> Assignment: Using the line that contains "marknadens tillväxt var" as the first line and the last line of the data as the final one, give every line in that range again exactly.

[Input records — start]

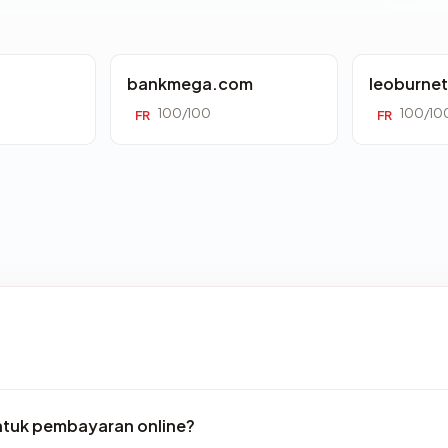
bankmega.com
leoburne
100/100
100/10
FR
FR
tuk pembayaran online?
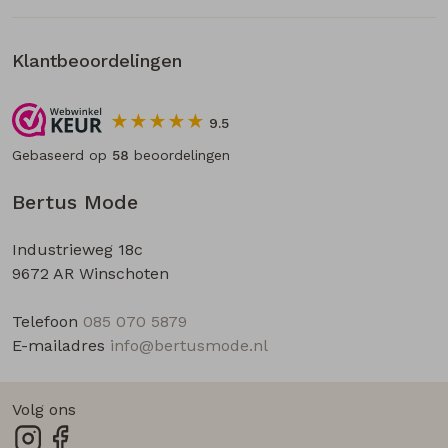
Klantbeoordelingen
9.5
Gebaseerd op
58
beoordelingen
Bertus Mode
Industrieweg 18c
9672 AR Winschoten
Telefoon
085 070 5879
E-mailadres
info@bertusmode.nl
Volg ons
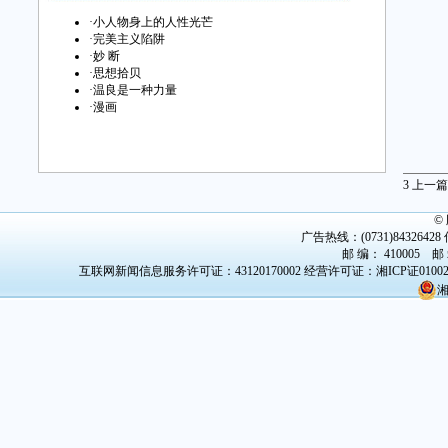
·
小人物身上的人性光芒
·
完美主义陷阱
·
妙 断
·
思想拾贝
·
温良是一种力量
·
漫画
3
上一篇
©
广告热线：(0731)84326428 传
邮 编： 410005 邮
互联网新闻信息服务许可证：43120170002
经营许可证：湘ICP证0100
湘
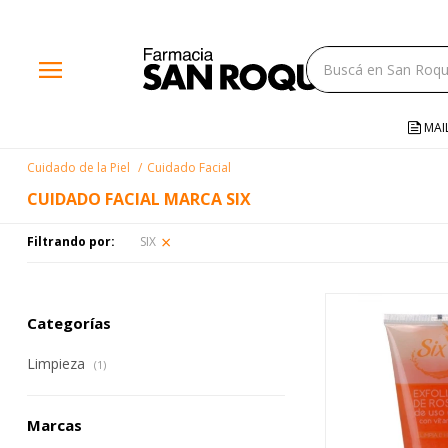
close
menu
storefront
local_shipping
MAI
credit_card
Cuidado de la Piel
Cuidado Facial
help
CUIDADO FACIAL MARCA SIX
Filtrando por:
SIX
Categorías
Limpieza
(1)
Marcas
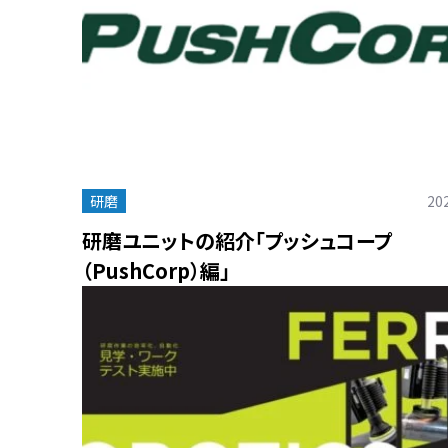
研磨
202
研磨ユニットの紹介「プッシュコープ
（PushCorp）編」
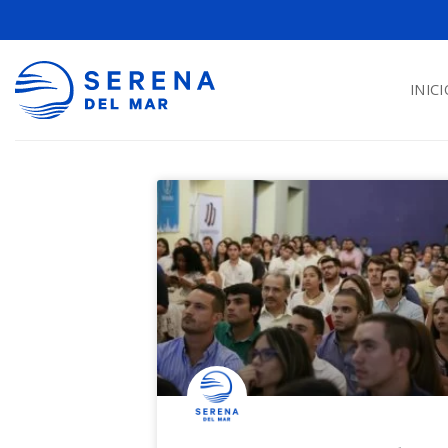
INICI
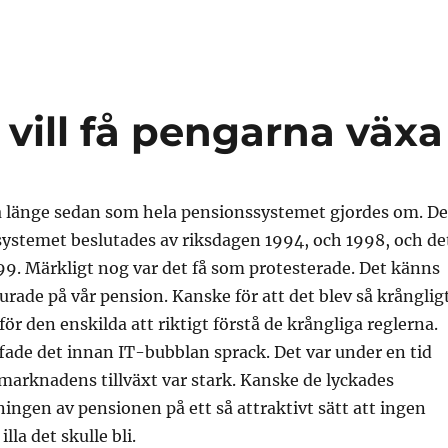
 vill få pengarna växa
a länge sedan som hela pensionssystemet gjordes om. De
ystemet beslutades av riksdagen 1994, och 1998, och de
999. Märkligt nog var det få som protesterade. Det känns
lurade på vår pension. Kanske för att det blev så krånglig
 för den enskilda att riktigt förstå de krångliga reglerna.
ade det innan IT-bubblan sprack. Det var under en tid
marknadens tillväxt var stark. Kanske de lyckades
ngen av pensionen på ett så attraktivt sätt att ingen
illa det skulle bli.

[Input records — finish]

> Result of this exercise:
marknadens tillväxt var stark. Kanske de lyckades
ngen av pensionen på ett så attraktivt sätt att ingen
illa det skulle bli.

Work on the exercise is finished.